Dengan gelar sarjananya, Sugianto berkeinginan memajukan desanya dari sisi sumber daya manusia (SDM). Dia ingin generasi muda di desa berpendidikan tinggi. Alasannya, selain memiliki alam subur, desanya merupakan penghasil salak pondoh dengan luasan 167 hektar. Tidak hanya itu, omzet produksi gula kelapa mencapai miliaran dalam setahun.
"Masalah di desa saya menyangkut kualitas sumber daya manusia (SDM). Sebagian besar lulusan SMA atau di bawahnya. Aparat desa pendidikan tertinggi SMA. Karena itu, SDM yang berkualitas belum mencukupi," paparnya.
Dengan gelar Sarjana Administrasi Publik yang disandangnya, dia berharap bisa mengabdi sebagai aparat desa yang memiliki kualifikasi baik, sesuai gelar kesarjanaannya.
Semangat Belajar Anak Desa
Dekan Fisipol UWMY As Martadani Noor bangga atas perjuangan Sugianto. Dengan latar belakang sebagai mahasiswa dari desa, sosok Sugianto mengingatkan perjalanan pendidikan yang dialaminya.
"Saya sendiri dari desa. Mengenal sepatu saat mau lulus Sekolah Dasar, dan itu memasang sepatunya terbalik karena saya tidak pernah memakai sepatu selama sekolah sebelumnya," ujarnya.
Baginya sebagai anak desa, tidak perlu berkecil hati atau minder untuk mencapai pendidikan tertinggi karena soal kecerdasan dan semangat belajar anak desa bisa saja lebih baik.
"Saya kuliah Strata satu (S1) sampai S3 selalu mendapat beasiswa," ujar Martadani yang menempuh pendidikan Sarjana di Fisipol UWMY dan lulus 1991, lalu Master/S2 dari Andhra University dan S3 dari Universitas Sebelas Maret.
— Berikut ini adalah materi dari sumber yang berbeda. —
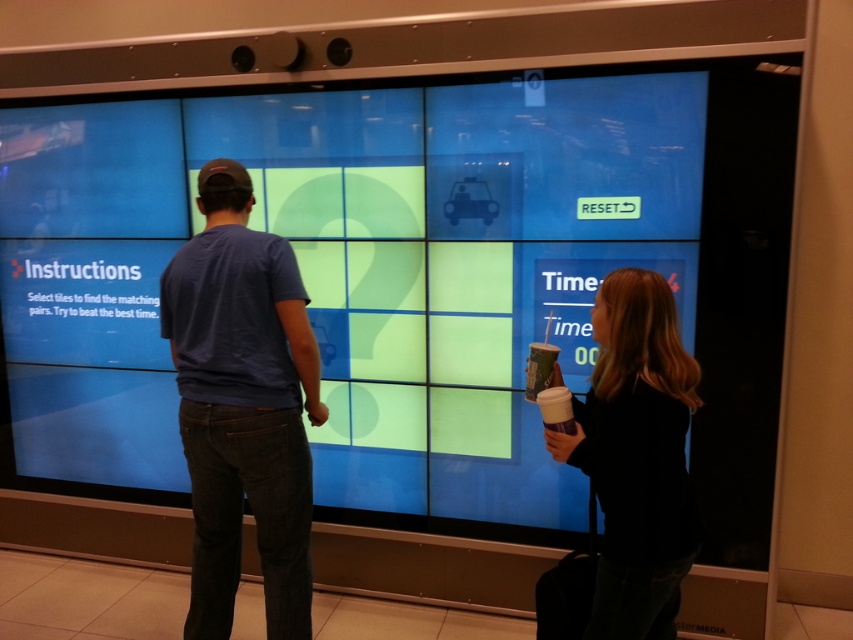 Between dark blue t-shirt at center and black matte hair at upper right, which one appears on the left side from the viewer's perspective?

dark blue t-shirt at center is more to the left.

Based on the photo, is dark blue t-shirt at center below black matte hair at upper right?

No, dark blue t-shirt at center is not below black matte hair at upper right.

Between point (178, 326) and point (668, 634), which one is positioned in front?

Point (668, 634) is more forward.

The height and width of the screenshot is (640, 853). I want to click on dark blue t-shirt at center, so click(x=242, y=404). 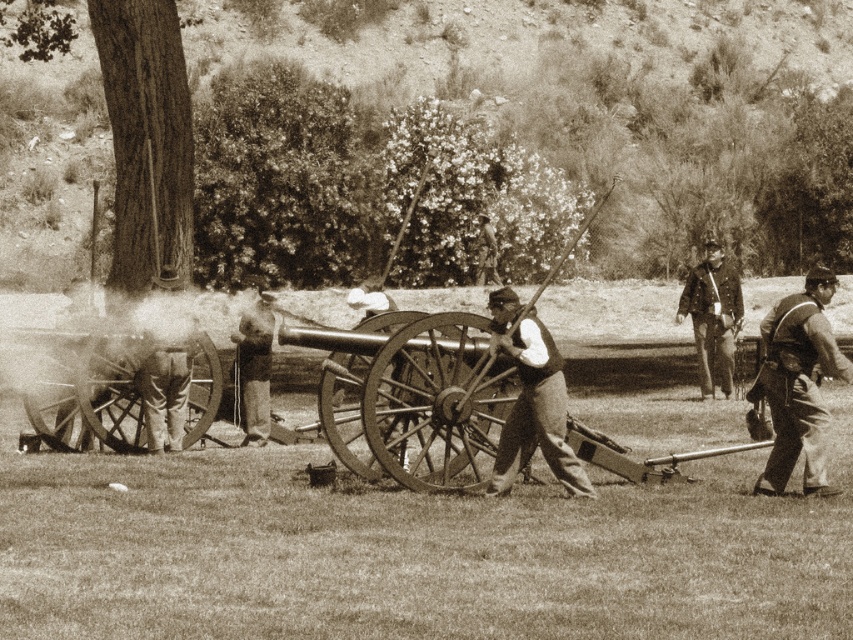 You are a photographer standing at the camera position. You want to capture a closeup shot of the rustic leather vest at right. Given that your camera has a minimum focusing distance of 10 meters, will you be able to take the photo without moving closer?

The distance between the rustic leather vest at right and the camera is 12.57 meters, which is greater than the minimum focusing distance of 10 meters. Therefore, you can take the closeup shot without moving closer. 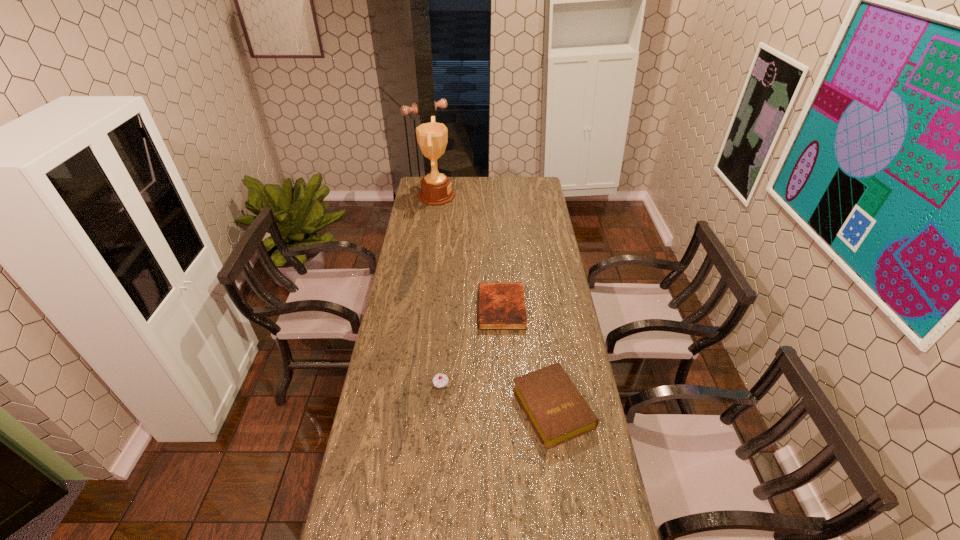 Image resolution: width=960 pixels, height=540 pixels. Find the location of `vacant space situated 0.210m on the spine side of the third nearest object`. vacant space situated 0.210m on the spine side of the third nearest object is located at coordinates (427, 309).

Locate an element on the screen. Image resolution: width=960 pixels, height=540 pixels. free space located 0.160m on the spine side of the third nearest object is located at coordinates (439, 309).

This screenshot has width=960, height=540. In order to click on blank area located on the spine side of the third nearest object in this screenshot , I will do `click(410, 309)`.

This screenshot has height=540, width=960. In order to click on object present at the far edge in this screenshot , I will do `click(436, 190)`.

Identify the location of object positioned at the left edge. (436, 190).

Locate an element on the screen. object that is at the right edge is located at coordinates (556, 409).

Locate an element on the screen. The height and width of the screenshot is (540, 960). object located at the far left corner is located at coordinates (436, 190).

Identify the location of free space at the far edge. (499, 192).

The width and height of the screenshot is (960, 540). Find the location of `free location at the left edge`. free location at the left edge is located at coordinates (371, 517).

Image resolution: width=960 pixels, height=540 pixels. In the image, there is a desktop. Find the location of `vacant space at the right edge`. vacant space at the right edge is located at coordinates (541, 237). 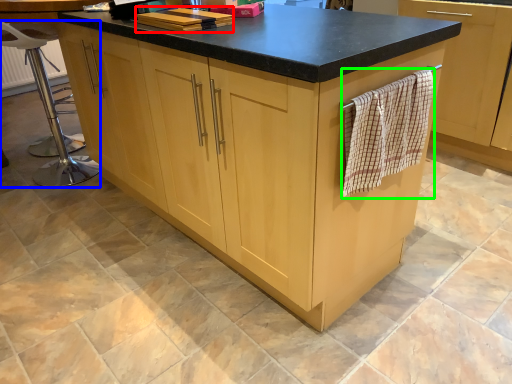 Question: Considering the real-world distances, which object is closest to book (highlighted by a red box)? bar stool (highlighted by a blue box) or bath towel (highlighted by a green box).

Choices:
 (A) bar stool
 (B) bath towel

Answer: (B)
Menurutnya, sebagai sarjana harus memiliki pemikiran yang menjadi pemecah masalah, menghadirkan pemikiran alternatif. Karena berbeda, biasanya dicibir karena dinilai negatif.
Dia menegaskan, para mahasiswa yang baru lulus dan menyandang gelar kesarjanaannya menghadapi dunia nyata di tengah masyarakat, bagaimana berkiprah di dalamnya dan mendapat respon positif, itu tantangan.
Wakil Rektor I Jumadi menambahkan, sarjana perlu memahami peran yang ideal di masyarakat, yaitu berpikir kritis atau alternatif atau pemecah masalah, kreatif dan inovatif, empati kepada orang lain, memiliki kemampuan komunikasi yang baik, baik komunikasi personal maupun komunikasi online.